Minha mãe voltou para o quarto…
[Laura] Na mochila.
…me deu a mochila e saiu novamente.
Peguei a mochila, encontrei a máquina, fui até a sala.
[Laura dirigindo-se para Pai] Toma, tira.
[Pai] Tira você, a máquina é sua…
[Laura] Eu to sem óculos e com sono, tira.
Ele começou a tirar as fotos. Ainda me arrependi de não ter ligado para o passarinho e fui buscar meus óculos, afinal, não é todo dia que um passarinho entra em sua sala. Olhei para ele: uma gracinha! Não tinha pescoço, cabeça e bico. Era como se tudo isso fosse uma bolinha só, sem divisão. Estava pousado no topo da cortina.
Fui saindo da sala, ainda olhei para trás e disse
[Laura] Cuidado para ele não fazer cocô.
E voltei a dormir.
Pouco tempo depois, começam a me chamar
[Pai e Mãe] Laura, Laura, ele bateu no vidro. Não sei se desmaiou ou morreu.

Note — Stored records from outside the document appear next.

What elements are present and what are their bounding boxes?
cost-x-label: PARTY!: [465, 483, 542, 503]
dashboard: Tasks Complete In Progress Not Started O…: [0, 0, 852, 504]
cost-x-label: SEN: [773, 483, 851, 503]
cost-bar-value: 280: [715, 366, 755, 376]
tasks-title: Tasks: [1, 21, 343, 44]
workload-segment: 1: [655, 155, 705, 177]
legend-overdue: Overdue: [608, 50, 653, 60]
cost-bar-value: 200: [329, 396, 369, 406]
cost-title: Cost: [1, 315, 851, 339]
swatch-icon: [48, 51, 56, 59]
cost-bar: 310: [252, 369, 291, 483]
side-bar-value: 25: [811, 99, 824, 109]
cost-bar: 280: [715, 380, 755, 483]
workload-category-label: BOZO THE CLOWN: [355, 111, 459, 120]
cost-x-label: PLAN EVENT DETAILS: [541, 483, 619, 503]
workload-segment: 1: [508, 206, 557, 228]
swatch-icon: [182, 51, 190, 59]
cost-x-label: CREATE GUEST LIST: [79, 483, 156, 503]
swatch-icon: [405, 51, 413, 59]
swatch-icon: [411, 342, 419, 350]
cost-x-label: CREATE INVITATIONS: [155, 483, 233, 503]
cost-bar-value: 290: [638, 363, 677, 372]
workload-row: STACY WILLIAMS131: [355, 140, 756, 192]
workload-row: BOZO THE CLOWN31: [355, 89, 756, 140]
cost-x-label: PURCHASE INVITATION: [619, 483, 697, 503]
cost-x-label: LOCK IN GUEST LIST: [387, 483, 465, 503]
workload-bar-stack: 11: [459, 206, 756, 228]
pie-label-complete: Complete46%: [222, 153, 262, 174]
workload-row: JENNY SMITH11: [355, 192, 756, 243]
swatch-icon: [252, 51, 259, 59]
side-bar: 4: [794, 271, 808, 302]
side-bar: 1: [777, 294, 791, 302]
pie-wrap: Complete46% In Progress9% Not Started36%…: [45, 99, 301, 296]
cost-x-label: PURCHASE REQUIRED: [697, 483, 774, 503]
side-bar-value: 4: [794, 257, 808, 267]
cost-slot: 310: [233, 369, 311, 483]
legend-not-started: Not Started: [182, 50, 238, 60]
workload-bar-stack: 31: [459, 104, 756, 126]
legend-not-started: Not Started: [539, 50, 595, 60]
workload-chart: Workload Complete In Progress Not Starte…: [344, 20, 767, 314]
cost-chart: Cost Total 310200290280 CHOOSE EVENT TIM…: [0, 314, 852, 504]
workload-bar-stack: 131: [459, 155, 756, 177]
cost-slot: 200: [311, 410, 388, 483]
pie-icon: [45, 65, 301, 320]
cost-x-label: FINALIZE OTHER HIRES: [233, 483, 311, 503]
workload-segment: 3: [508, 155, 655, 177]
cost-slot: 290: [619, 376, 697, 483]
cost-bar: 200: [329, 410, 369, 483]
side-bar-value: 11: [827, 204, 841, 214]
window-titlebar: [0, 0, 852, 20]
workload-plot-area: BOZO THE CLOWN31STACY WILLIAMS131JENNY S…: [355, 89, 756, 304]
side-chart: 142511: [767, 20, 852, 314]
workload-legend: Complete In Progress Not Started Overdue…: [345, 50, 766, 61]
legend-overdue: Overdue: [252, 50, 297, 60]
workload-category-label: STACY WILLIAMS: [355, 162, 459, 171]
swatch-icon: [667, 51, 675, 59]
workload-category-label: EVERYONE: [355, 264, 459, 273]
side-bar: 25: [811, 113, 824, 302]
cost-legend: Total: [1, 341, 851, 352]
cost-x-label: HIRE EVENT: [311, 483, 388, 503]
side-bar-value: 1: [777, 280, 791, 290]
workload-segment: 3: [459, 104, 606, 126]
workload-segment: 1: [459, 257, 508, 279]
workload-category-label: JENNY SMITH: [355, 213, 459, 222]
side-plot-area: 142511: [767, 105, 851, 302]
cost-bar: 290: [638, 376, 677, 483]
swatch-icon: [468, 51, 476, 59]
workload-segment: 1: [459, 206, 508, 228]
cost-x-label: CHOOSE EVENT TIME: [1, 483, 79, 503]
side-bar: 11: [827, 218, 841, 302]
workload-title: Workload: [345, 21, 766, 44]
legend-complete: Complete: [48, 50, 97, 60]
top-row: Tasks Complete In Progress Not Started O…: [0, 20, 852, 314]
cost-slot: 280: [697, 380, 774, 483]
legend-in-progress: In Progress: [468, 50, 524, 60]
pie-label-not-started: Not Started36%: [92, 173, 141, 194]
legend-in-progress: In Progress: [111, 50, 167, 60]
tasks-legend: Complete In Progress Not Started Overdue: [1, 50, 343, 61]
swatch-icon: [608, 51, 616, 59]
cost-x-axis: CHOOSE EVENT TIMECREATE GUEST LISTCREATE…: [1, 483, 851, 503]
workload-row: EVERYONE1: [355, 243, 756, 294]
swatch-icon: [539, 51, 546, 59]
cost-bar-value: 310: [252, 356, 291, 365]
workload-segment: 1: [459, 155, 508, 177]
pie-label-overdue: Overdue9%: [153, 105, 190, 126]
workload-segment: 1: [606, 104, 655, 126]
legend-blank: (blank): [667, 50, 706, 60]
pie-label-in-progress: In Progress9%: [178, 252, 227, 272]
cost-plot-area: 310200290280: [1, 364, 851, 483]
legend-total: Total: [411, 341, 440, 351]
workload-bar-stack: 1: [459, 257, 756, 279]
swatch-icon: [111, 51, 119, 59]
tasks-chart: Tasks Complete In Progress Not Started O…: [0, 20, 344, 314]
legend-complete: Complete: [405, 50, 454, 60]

“Ele desmaiou”, pensei, mas continuei dormindo. Não me culpem, não tinha ânimo algum para levantar e ir ver o que tinha acontecido.
[Pai e Mãe] Laura, Laura!
-Silêncio-
[Laura] O que?
-Silêncio-
Eu sabia o que tinha acontecido, mas precisava ouvir alguma coisa. E como disse, não tinha ânimo para levantar e ir ver o que realmente acontecera.
[Laura] O que?
Não me respondiam. Comecei a me desesperar.
[Laura] Mãe, Pipo*, o que foi? Mãe, Pipo!

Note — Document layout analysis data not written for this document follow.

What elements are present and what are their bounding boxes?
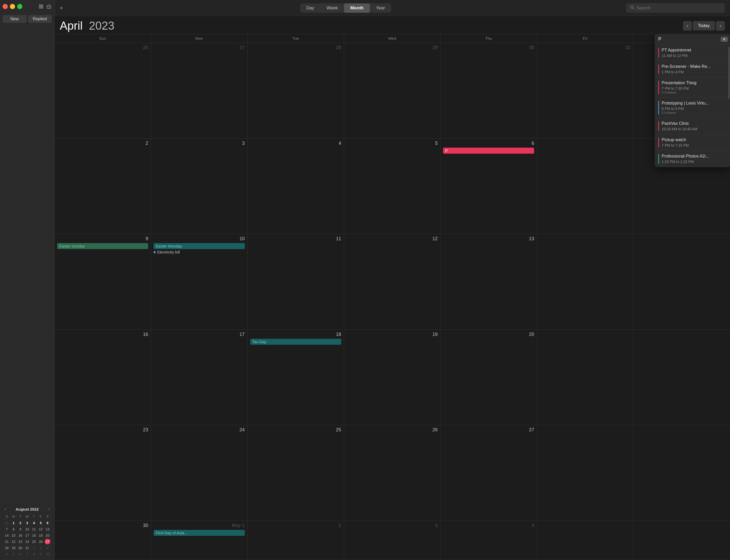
mini-cal-day[interactable]: 25: [31, 539, 37, 544]
calendar-cell[interactable]: [537, 330, 633, 425]
mini-cal-day[interactable]: 20: [45, 532, 50, 538]
calendar-cell[interactable]: 10Easter MondayElectricity bill: [151, 234, 248, 329]
calendar-cell[interactable]: 13: [440, 234, 537, 329]
mini-cal-day[interactable]: 7: [4, 526, 10, 532]
mini-cal-day[interactable]: 29: [11, 545, 16, 551]
mini-cal-day[interactable]: 28: [4, 545, 10, 551]
event-pill[interactable]: P: [443, 148, 534, 154]
mini-cal-day[interactable]: 27: [45, 539, 50, 544]
mini-cal-day[interactable]: 5: [11, 551, 16, 557]
calendar-cell[interactable]: [537, 139, 633, 234]
calendar-cell[interactable]: 17: [151, 330, 248, 425]
mini-cal-day[interactable]: 21: [4, 539, 10, 544]
calendar-cell[interactable]: 30: [440, 43, 537, 138]
calendar-cell[interactable]: 27: [440, 425, 537, 520]
view-btn-day[interactable]: Day: [300, 3, 321, 13]
search-result-item[interactable]: Prototyping | Lexis Virtu...8 PM to 9 PM…: [655, 98, 730, 118]
calendar-cell[interactable]: 2: [248, 521, 344, 560]
search-dropdown-input[interactable]: [658, 36, 719, 42]
mini-cal-day[interactable]: 23: [17, 539, 23, 544]
event-pill[interactable]: Tax Day: [250, 339, 341, 345]
maximize-button[interactable]: [17, 4, 22, 9]
mini-cal-day[interactable]: 8: [11, 526, 16, 532]
calendar-cell[interactable]: 4: [248, 139, 344, 234]
calendar-prev-button[interactable]: ‹: [683, 21, 692, 31]
replied-button[interactable]: Replied: [28, 15, 52, 23]
search-clear-button[interactable]: ✕: [721, 37, 728, 42]
mini-cal-day[interactable]: 7: [24, 551, 30, 557]
calendar-cell[interactable]: [537, 425, 633, 520]
calendar-cell[interactable]: 20: [440, 330, 537, 425]
mini-cal-day[interactable]: 10: [24, 526, 30, 532]
calendar-cell[interactable]: 4: [440, 521, 537, 560]
add-event-button[interactable]: +: [60, 5, 63, 11]
mini-cal-day[interactable]: 8: [31, 551, 37, 557]
calendar-cell[interactable]: 23: [55, 425, 151, 520]
mini-cal-day[interactable]: 6: [17, 551, 23, 557]
mini-cal-day[interactable]: 2: [38, 545, 44, 551]
mini-cal-day[interactable]: 11: [31, 526, 37, 532]
close-button[interactable]: [3, 4, 8, 9]
calendar-cell[interactable]: [634, 425, 730, 520]
calendar-cell[interactable]: [634, 234, 730, 329]
calendar-cell[interactable]: 5: [344, 139, 440, 234]
calendar-cell[interactable]: [537, 234, 633, 329]
calendar-cell[interactable]: 27: [151, 43, 248, 138]
mini-cal-day[interactable]: 22: [11, 539, 16, 544]
calendar-cell[interactable]: 3: [151, 139, 248, 234]
search-result-item[interactable]: PackVax Clinic10:20 AM to 10:40 AM: [655, 118, 730, 134]
event-pill[interactable]: Easter Monday: [154, 243, 245, 249]
mini-cal-day[interactable]: 26: [38, 539, 44, 544]
scroll-indicator[interactable]: [728, 47, 729, 99]
mini-cal-day[interactable]: 4: [4, 551, 10, 557]
mini-cal-day[interactable]: 15: [11, 532, 16, 538]
calendar-cell[interactable]: 19: [344, 330, 440, 425]
calendar-cell[interactable]: [537, 521, 633, 560]
view-btn-year[interactable]: Year: [370, 3, 391, 13]
calendar-cell[interactable]: [634, 521, 730, 560]
calendar-cell[interactable]: 12: [344, 234, 440, 329]
calendar-today-button[interactable]: Today: [693, 21, 715, 30]
mini-cal-day[interactable]: 9: [38, 551, 44, 557]
calendar-cell[interactable]: 6P: [440, 139, 537, 234]
mini-cal-day[interactable]: 6: [45, 520, 50, 526]
calendar-cell[interactable]: 29: [344, 43, 440, 138]
calendar-cell[interactable]: May 1First Day of Asia...: [151, 521, 248, 560]
search-bar[interactable]: [626, 3, 725, 13]
calendar-cell[interactable]: 31: [537, 43, 633, 138]
mini-cal-day[interactable]: 17: [24, 532, 30, 538]
calendar-cell[interactable]: 18Tax Day: [248, 330, 344, 425]
calendar-cell[interactable]: 28: [248, 43, 344, 138]
view-btn-week[interactable]: Week: [321, 3, 344, 13]
calendar-cell[interactable]: 30: [55, 521, 151, 560]
calendar-cell[interactable]: 11: [248, 234, 344, 329]
mini-cal-day[interactable]: 9: [17, 526, 23, 532]
mini-cal-day[interactable]: 31: [4, 520, 10, 526]
event-pill[interactable]: First Day of Asia...: [154, 530, 245, 536]
view-btn-month[interactable]: Month: [344, 3, 370, 13]
mini-cal-day[interactable]: 2: [17, 520, 23, 526]
mini-cal-day[interactable]: 10: [45, 551, 50, 557]
calendar-next-button[interactable]: ›: [716, 21, 725, 31]
calendar-cell[interactable]: 2: [55, 139, 151, 234]
search-result-item[interactable]: PT Appointmnet11 AM to 12 PM: [655, 45, 730, 61]
mini-cal-day[interactable]: 18: [31, 532, 37, 538]
search-result-item[interactable]: Pre-Screener - Wake Re...1 PM to 4 PM: [655, 61, 730, 77]
mini-cal-day[interactable]: 13: [45, 526, 50, 532]
calendar-cell[interactable]: 9Easter Sunday: [55, 234, 151, 329]
mini-cal-day[interactable]: 3: [24, 520, 30, 526]
calendar-cell[interactable]: 24: [151, 425, 248, 520]
mini-cal-day[interactable]: 1: [31, 545, 37, 551]
mini-cal-day[interactable]: 16: [17, 532, 23, 538]
calendar-cell[interactable]: [634, 330, 730, 425]
calendar-cell[interactable]: 26: [55, 43, 151, 138]
search-result-item[interactable]: Pickup watch7 PM to 7:15 PM: [655, 134, 730, 151]
mini-cal-day[interactable]: 30: [17, 545, 23, 551]
mini-cal-day[interactable]: 19: [38, 532, 44, 538]
list-icon[interactable]: [38, 4, 44, 9]
search-result-item[interactable]: Presentation Thing7 PM to 7:30 PM5 Invit…: [655, 77, 730, 98]
new-button[interactable]: New: [3, 15, 27, 23]
mini-cal-day[interactable]: 12: [38, 526, 44, 532]
search-result-item[interactable]: Professional Photos A2i...1:20 PM to 1:2…: [655, 151, 730, 167]
mini-cal-next[interactable]: ›: [47, 506, 51, 512]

[Mãe] O passarinho morreu.
Fiquei alguns segundos em minha cama, então decidi ir para a sala.
[Pai] Eu achei que ele estivesse desmaiado, até tentei reanimar ele. Eu coloquei ele no parapeito da janela.
Fui até lá. Pobre bichinho. Passei o dedo em seu corpo. Tudo bem que ele podia ter sarna…mas era um passarinho morto, e no fundo no fundo eu ainda tinha esperanças de que ele se levantasse. Assoprei sua cabecinha, os olhos fechados, a asa meio aberta.
Ele batera no espelho. Lembrei-me daquela frase do Seinfeld: tudo bem o passarinho achar que tem outra sala, mas por que ele não tenta ao menos desviar do outro passarinho?
Acordei minha irmã, contei a tragédia e chorei. Um pouco mais tarde, voltei a dormir.
[Ainda no mesmo dia, 10:40 da manhã]
Acordei novamente. Fui ver o passarinho, ainda morto. Droga! Eu achava que ele já iria ter acordado e voado quando eu levantasse. Estava realmente morto. Continuava realmente morto.
E essa é a trágica história do passarinho que entrou na minha casa para morrer. Não sei se fora um bom passarinho, se merecera tão horrível morte. Sei que morreu (na verdade nenhum passarinho merece morrer assim).
Segundo a Duta, “o passarinho se encandeia com o espelho, não vê mais nada e bate. É que nem quando você acaba de pintar uma parede intera branca, eles fazem a mesma coisa”. Só não sei o que é encandeia, mas foi uma boa explicação.

Olha que fofo! Essa é a minha pequena homenagem ao passarinho.
(OBS.: existe paraíso dos passarinhos, que nem o paraíso dos peixes, quando eles são levados pela descarga?)
(OBS 2.: não, eu não joguei o pobre passarinho na descarga)
Ah é, esqueci de dizer…uns passarinhos ficaram fazendo barulho no telhado…não sei se aquele era a mãe, tomara que não.